La solution à ces deux crises passe par les mêmes voies : un consensus mondial, une gouvernance environnementale mondiale, l’acceptation qu’il y a réellement un problème et la recherche de solutions communes. Genève étant l’une des places mondiales de la gouvernance environnementale, ses acteurs participent à ce débat. Faisons de ce combat contre la pollution plastique, le réchauffement climatique, et la perte de biodiversité, un combat mondial avec une volonté forte d’y arriver.

Contexte

Plastique et climat : les coûts cachés d’une planète plastique | Nikki REISH | Directrice, Programme climat et énergie, CIEL

Dans beaucoup d’endroits du monde, on constate une forte croissance de la capacité de production de plastique et de produits pétrochimiques à base desquels le plastique est fabriqué. L’explosion du fracking explique en grande partie cette croissance, car elle a rendu les gaz très bon marché. Cette diminution des coûts a engendré une expansion des infrastructures pour la production plastique.

Presque la totalité des plastiques (99%) sont des combustibles fossiles sous une autre forme, principalement du pétrole et du gaz. Aujourd’hui, les produits pétrochimiques sont le moteur principalement de croissance de la demande globale pour les produits pétroliers. Cette tendance n’est pas un hasard ; il s’agit d’une stratégie de l’industrie pétrolière et de gaz face à la diminution progressive de la consommation des combustibles fossiles comme source d’énergie et de carburant.
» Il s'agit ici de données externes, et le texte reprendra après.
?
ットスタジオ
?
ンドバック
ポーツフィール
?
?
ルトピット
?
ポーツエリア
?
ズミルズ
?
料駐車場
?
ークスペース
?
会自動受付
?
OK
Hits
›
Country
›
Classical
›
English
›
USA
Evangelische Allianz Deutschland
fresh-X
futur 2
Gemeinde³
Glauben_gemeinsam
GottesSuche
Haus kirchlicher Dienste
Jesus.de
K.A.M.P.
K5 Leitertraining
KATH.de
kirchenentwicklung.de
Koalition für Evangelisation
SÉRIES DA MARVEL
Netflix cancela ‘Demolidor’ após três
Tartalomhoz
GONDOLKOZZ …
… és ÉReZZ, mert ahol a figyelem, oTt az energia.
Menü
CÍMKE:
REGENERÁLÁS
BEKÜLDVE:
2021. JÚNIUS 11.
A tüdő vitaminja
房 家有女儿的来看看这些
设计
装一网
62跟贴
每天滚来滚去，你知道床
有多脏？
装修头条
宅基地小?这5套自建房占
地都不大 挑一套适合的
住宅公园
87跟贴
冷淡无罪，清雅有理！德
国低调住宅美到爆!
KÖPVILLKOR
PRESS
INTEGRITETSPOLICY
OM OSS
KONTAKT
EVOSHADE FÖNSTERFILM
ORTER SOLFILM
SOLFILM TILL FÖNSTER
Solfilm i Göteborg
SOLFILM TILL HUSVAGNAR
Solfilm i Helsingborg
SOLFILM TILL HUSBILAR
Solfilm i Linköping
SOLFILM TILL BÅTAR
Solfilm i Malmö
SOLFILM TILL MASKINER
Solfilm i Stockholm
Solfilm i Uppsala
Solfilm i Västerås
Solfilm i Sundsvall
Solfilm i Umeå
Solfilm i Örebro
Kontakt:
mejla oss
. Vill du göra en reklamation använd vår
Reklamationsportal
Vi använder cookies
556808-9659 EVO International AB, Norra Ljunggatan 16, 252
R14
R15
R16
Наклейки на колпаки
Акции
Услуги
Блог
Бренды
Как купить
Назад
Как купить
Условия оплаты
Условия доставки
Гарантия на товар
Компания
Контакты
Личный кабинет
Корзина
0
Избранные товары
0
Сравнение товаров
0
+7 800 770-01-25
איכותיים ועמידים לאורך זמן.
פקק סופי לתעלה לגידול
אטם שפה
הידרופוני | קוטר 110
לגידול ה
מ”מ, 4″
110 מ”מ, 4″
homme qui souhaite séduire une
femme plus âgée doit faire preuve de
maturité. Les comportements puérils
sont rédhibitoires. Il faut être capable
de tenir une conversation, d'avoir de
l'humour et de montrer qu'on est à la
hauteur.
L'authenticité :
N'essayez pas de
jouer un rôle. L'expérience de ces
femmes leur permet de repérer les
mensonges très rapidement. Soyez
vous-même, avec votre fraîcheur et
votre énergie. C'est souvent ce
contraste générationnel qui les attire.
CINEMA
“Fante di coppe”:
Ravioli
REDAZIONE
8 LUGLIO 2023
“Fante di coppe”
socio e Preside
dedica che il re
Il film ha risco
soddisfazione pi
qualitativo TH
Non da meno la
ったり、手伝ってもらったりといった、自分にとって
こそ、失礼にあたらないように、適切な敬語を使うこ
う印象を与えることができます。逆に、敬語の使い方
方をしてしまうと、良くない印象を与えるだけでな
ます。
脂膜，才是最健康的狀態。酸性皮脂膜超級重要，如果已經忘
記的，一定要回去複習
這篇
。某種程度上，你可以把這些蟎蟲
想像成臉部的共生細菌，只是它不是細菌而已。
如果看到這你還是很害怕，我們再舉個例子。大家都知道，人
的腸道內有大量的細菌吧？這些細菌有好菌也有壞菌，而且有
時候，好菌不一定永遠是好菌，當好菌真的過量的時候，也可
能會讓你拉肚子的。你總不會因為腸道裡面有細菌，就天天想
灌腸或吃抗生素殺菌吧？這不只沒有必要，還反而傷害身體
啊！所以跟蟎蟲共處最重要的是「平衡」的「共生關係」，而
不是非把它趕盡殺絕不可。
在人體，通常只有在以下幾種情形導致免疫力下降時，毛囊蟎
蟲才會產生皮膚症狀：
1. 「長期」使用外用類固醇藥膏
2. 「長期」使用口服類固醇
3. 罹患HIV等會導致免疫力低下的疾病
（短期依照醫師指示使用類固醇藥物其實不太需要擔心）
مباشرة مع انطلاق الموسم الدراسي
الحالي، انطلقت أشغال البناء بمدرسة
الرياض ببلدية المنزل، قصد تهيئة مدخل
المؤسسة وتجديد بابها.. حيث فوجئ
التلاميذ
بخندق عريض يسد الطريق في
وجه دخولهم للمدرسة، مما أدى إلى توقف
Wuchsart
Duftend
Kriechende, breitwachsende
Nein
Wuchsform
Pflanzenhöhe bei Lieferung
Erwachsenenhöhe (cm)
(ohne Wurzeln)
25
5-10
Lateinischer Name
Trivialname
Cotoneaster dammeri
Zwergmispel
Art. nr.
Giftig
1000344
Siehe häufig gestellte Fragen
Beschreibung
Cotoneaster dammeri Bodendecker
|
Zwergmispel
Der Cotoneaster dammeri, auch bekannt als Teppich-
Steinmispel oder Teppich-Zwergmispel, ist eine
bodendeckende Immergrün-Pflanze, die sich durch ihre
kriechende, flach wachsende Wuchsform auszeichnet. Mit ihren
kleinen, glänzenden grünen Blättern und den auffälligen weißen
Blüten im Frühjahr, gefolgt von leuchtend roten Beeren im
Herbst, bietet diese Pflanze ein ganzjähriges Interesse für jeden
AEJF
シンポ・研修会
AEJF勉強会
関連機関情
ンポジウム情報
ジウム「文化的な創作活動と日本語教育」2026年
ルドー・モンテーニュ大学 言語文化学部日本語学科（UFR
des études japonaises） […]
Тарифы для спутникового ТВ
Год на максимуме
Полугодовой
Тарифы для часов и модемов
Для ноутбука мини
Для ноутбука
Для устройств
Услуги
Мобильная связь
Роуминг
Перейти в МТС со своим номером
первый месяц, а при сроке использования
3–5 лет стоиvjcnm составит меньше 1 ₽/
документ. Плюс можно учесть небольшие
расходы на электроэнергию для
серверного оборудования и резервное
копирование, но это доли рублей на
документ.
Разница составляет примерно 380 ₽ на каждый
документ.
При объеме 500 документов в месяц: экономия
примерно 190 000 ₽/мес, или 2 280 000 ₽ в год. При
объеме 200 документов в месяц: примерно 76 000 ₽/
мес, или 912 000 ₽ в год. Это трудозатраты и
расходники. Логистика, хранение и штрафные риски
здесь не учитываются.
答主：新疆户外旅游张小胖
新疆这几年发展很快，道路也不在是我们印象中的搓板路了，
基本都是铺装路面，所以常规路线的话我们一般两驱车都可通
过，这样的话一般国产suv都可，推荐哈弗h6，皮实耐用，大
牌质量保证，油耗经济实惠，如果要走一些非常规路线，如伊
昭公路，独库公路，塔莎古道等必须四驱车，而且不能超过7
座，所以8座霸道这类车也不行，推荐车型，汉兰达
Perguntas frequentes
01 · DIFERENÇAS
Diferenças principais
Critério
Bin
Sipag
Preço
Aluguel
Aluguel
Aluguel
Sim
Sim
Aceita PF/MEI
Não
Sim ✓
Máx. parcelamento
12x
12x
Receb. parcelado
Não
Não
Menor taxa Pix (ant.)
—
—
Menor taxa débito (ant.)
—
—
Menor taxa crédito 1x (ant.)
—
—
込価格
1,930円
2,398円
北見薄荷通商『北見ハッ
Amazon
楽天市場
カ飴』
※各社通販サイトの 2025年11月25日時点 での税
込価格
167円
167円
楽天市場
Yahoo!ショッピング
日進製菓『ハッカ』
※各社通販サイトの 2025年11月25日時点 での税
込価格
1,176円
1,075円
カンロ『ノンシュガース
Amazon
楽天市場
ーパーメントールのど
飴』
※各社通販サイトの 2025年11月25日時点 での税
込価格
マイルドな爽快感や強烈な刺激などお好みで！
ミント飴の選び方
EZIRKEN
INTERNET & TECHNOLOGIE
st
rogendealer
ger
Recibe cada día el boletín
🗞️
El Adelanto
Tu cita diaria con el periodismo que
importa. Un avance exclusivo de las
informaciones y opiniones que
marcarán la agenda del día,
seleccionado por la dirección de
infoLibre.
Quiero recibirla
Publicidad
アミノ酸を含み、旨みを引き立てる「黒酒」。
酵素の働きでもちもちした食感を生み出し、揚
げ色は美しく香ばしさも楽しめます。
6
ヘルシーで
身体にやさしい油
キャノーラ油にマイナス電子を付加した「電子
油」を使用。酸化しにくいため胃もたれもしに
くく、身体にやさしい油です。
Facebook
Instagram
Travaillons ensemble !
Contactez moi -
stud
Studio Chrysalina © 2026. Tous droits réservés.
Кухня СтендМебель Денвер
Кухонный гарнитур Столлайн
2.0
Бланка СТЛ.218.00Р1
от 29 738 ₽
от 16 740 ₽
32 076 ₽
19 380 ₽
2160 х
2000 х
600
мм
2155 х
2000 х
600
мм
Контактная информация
Selon l’IEA, la croissance de la demande de pétrole pour les produits pétrochimiques dépassera toute demande d’autres secteurs d’ici 2040. D’ici 2026, l’industrie pétrochimique sera responsables de 70% de l’augmentation de la demande en produits pétroliers. L’industrie des énergies fossile est donc fortement dépendante de la production de plastiques pour son avenir. En 2019, CIEL a publié deux rapports sur ces liens profonds. Le premier trace les effets du plastique sur la santé tout au long du cycle de vie. Le deuxième expose les émissions de gaz à effet de serre (GES) émises au cours du cycle de vie du plastique.

Les GES sont émis à chaque phase du cycle de vie des plastiques. Les plastiques représentent donc une menace importante et croissante pour le climat et la planète. Par conséquent, arrêter l’expansion de capacité de production de plastique et de produits pétrochimiques, et garder les combustibles fossiles dans le sol sont des stratégies essentielles pour atténuer les effets du changement climatique.

Le cycle de vie des plastiques inclut l’extraction et le transport des combustibles fossiles, le raffinage et la production des plastiques, la gestion des déchets, ainsi que les impacts environnementaux continus. Chacune de ces étapes génère des émissions importantes dus à plusieurs processus. Supprimer les émissions de GES du processus de raffinage de plastique est également extrêmement difficile. La plupart des plastiques finit par être jeté en décharge, recyclé ou pire, incinéré. Ceci génère des problèmes particuliers importants pour les pays du Sud qui reçoivent des déchets et n’ont pas les moyens de les gérer.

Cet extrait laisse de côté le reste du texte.